EPA Deregulation’s Increased Risk for Real Estate

It is the business of insurance companies to price risk. Insurance, in fact, has been doing this since the second millennium B.C., as evidenced in the Babylonian Code of Hammurabi.

By Hugh F. Kelly, PhD, CRE

house-insurance-419058_1920It is the business of insurance companies to price risk. Insurance, in fact, has been doing this since the second millennium B.C., as evidenced in the Babylonian Code of Hammurabi. Lloyd’s of London has been underwriting risk since the 1750s, and Benjamin Franklin set up a fire insurance company in the colonies as early as 1752. Today, no commercial real estate owner would consider foregoing property and casualty insurance.

A key reason for the long-term success of insurers is a by-the-numbers discipline. Statistics rule in this field, almost beyond any other. Risks are evaluated by the magnitude of potential loss, and by its probability. The calculations are cold, with little or no tolerance for sentiment or ideology. Loss is more or less inevitable—though it can be mitigated—and must be appropriately priced.

So attention must be paid when the Insurance Information Institute devotes an extensive analysis to the impact of natural catastrophes in the United States, drawing on data compiled by Munich Re’s NATCAT Service. The data measures property loss events exceeding $25 million in insured losses, affecting a significant number of policyholders and insurers. In 2016, there were 91 such events, with an estimated $43.9 billion in overall losses, of which just $23.8 billion was insured. The majority of the uninsured losses were to homeowners hit by floods and hurricanes.

Perhaps more troubling is the long-term trend in the incidence of catastrophes. In the 1980s, an average of 44 catastrophic events took place per year. That grew to 60 events in the 1990s and 67 events in the first decade of the current century. Since 2010, that number has surged to 82 events per year (through 2016). Although final data on 2017 is not yet in the books, this has clearly not been a good year. Wildfires have taken 8.5 million acres, and have consumed thousands of structures. Hurricanes Harvey, Irma and Maria carved a swath of devastation through Texas, the Southeast and the Caribbean, with total losses likely exceeding $100 billion.

The National Centers for Environmental Information has identified 15 events this year with costs exceeding $1 billion apiece. While the cost of this year’s major hurricanes has not yet been completely quantified, this NOAA agency tabulates $1.2 trillion in total across 218 separate events since 1980, thanks to extreme weather events and climate change trends.

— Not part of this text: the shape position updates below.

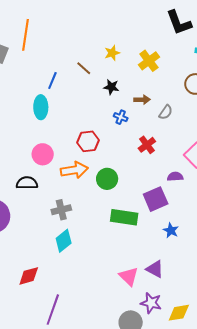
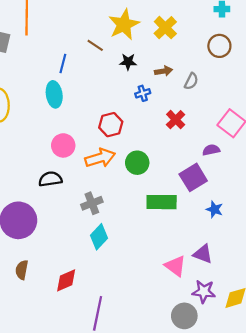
yellow star: (112, 53) -> (124, 24), size x1.8
blue cross: (121, 117) -> (143, 93), turned -32

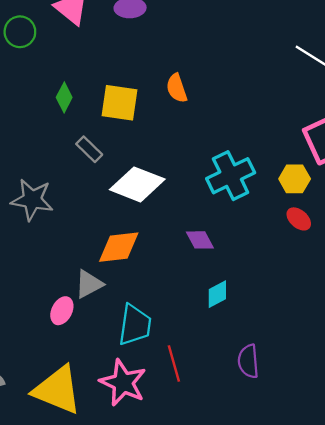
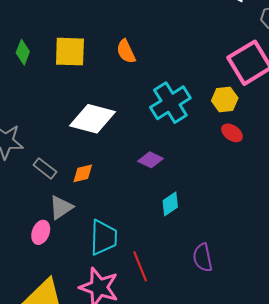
orange semicircle: (177, 88) -> (126, 51), moved
gray rectangle: (89, 149) -> (45, 168), moved
purple diamond: (200, 240) -> (151, 160), turned -30
orange diamond: (119, 247) -> (83, 173), size x0.6

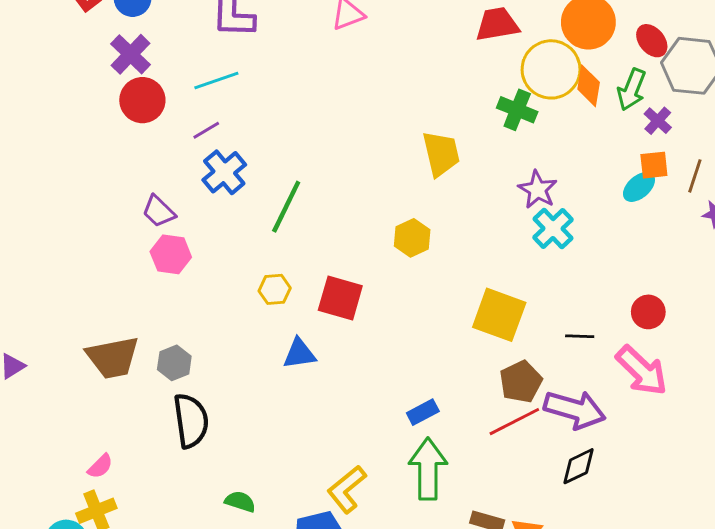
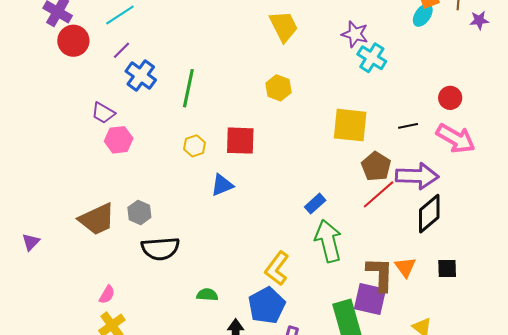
black semicircle: (191, 421) -> (160, 249), turned 108
black diamond: (578, 466) -> (429, 214), size x1.4

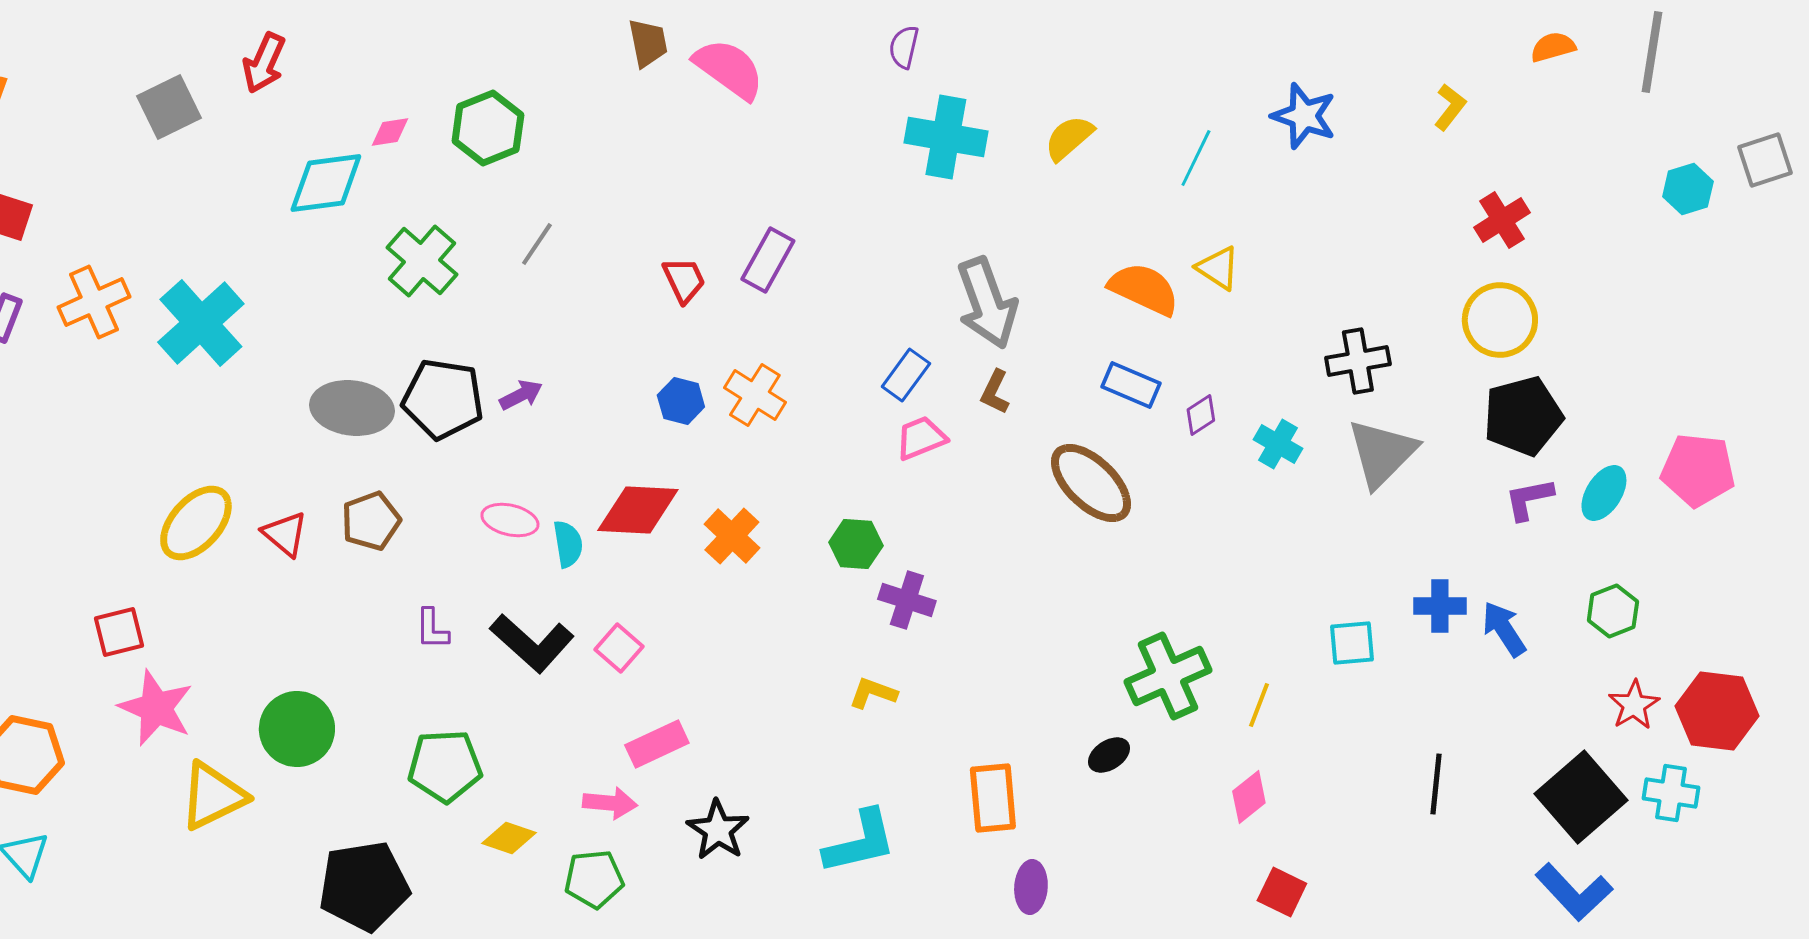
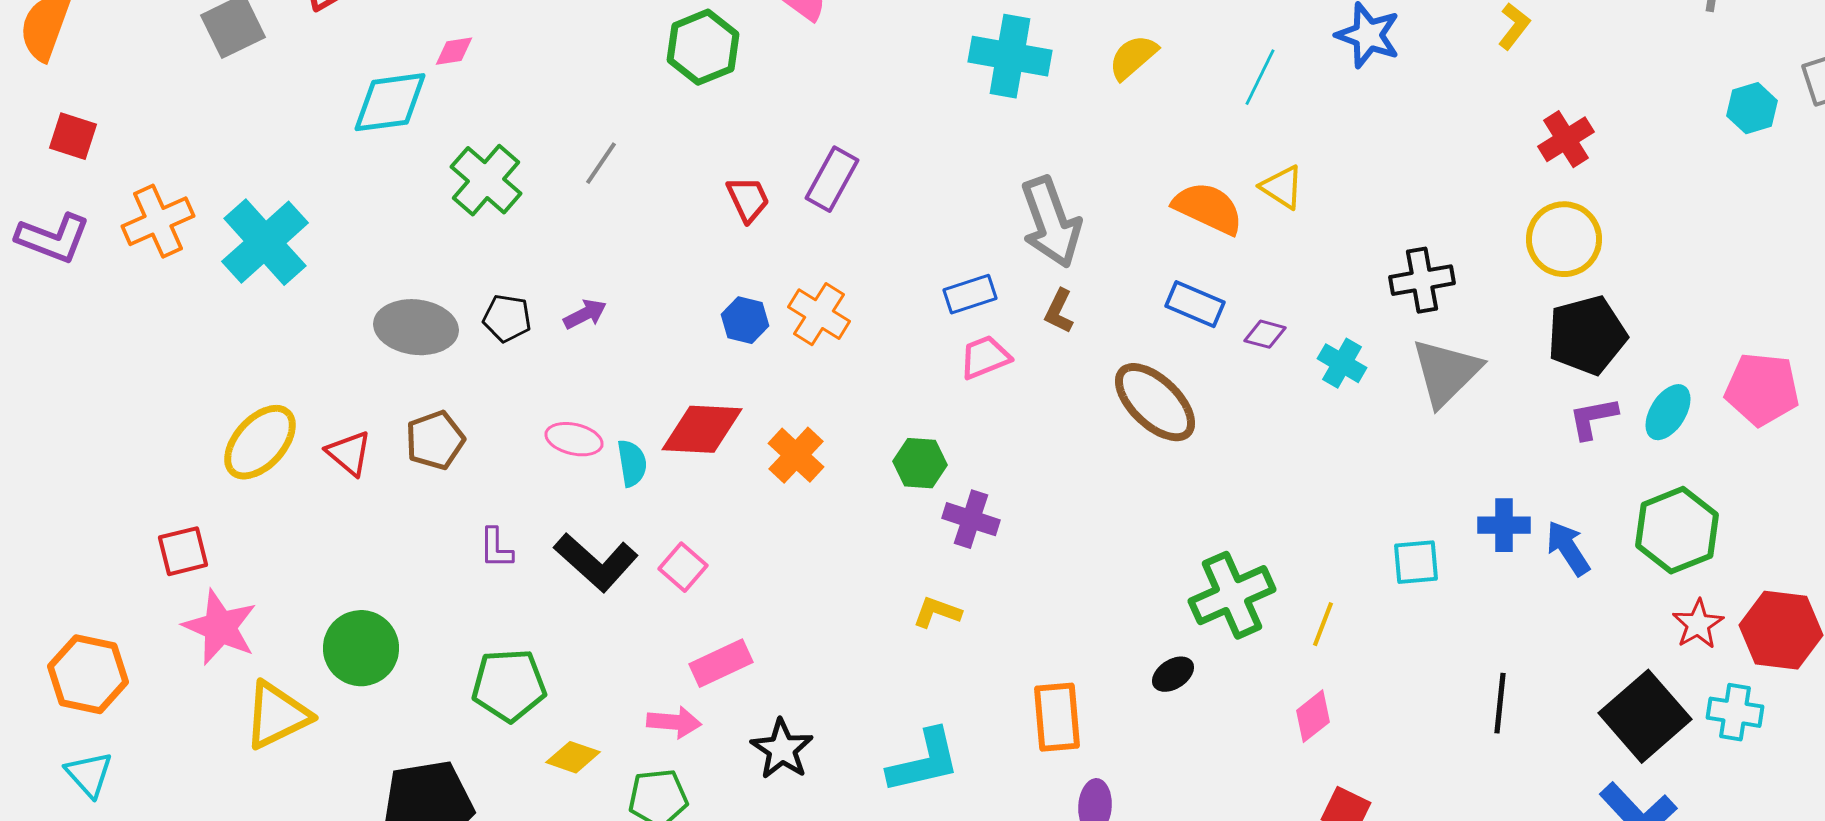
green hexagon: (488, 128) -> (703, 47), moved
blue rectangle: (906, 375) -> (970, 294), turned 36
black pentagon: (443, 399) -> (507, 318), size x0.6
purple diamond: (1201, 415) -> (1265, 334), turned 48
green hexagon: (1613, 611) -> (1677, 530), size x1.6

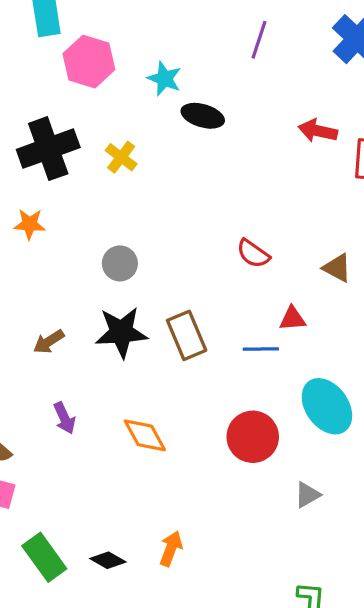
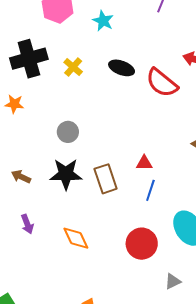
black ellipse: (203, 116) -> (122, 68), moved
red semicircle: (253, 254) -> (162, 83), moved, size x1.6
red triangle: (292, 319) -> (144, 163), moved
brown arrow: (49, 342) -> (21, 177), turned 54
blue line: (261, 349) -> (150, 190), turned -75

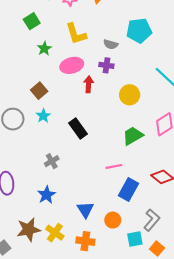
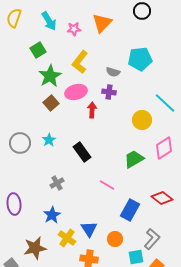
yellow L-shape: (76, 34) -> (80, 62), turned 55
green star: (44, 49) -> (50, 76), size x1.6
brown square: (39, 91) -> (51, 103), moved
yellow circle: (130, 95) -> (142, 120), moved
pink line: (114, 166) -> (107, 185), moved, turned 42
yellow cross: (55, 233) -> (67, 238), moved

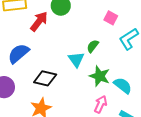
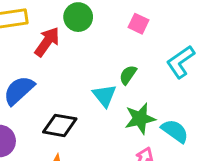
pink square: (111, 18) -> (138, 24), moved
green star: (100, 76) -> (140, 119), turned -30

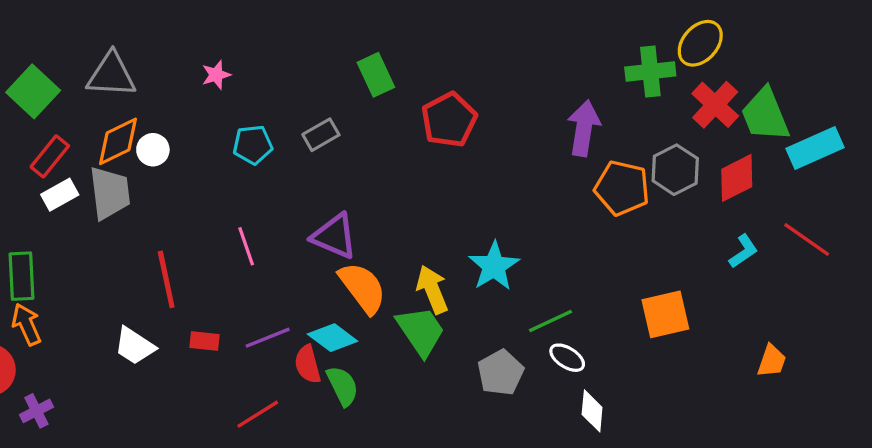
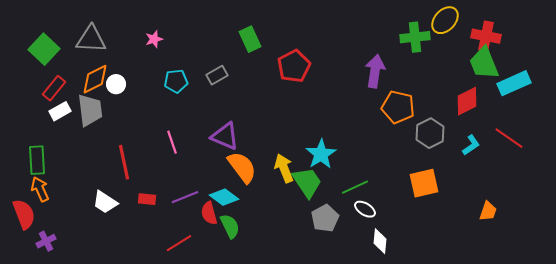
red cross: (715, 105) -> (486, 36), moved, turned -32
gray hexagon: (675, 170) -> (430, 133), moved
green trapezoid: (421, 331) -> (307, 182), moved

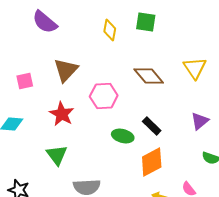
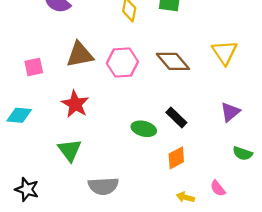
brown triangle: (66, 70) -> (80, 55), turned 36
pink hexagon: (104, 96) -> (122, 62), moved
orange diamond: (152, 162) -> (176, 158), size x0.7

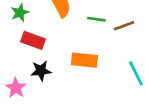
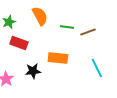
black star: (41, 71) -> (33, 71), moved

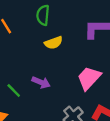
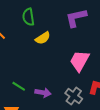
purple arrow: (41, 82) -> (43, 93), moved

The accelerating pace of such natural catastrophes, linked to the trend of global warming and long forecast by climate scientists, clearly exposes real estate owners and investors to rising insurance premiums. Insurers rely upon a combination of premiums and investment income to pay out claims, while using the reinsurance market to spread risk. A 29-company coalition of insurers warns of a growing “protection gap” between covered losses and the actual cost of disasters, which are now six times more frequent than in the mid-20th century. Swiss Re, a major reinsurer, forecasts that rising sea levels and increasing storm frequency could raise average annual losses by 170 percent in the coming decades. Munich Re has been working on climate change issues since the 1970s and maintains that “public risk managers (like government) need to pay more attention to the reduction of risk; otherwise we will see an ongoing increase in losses, driven and intensified by climate change.”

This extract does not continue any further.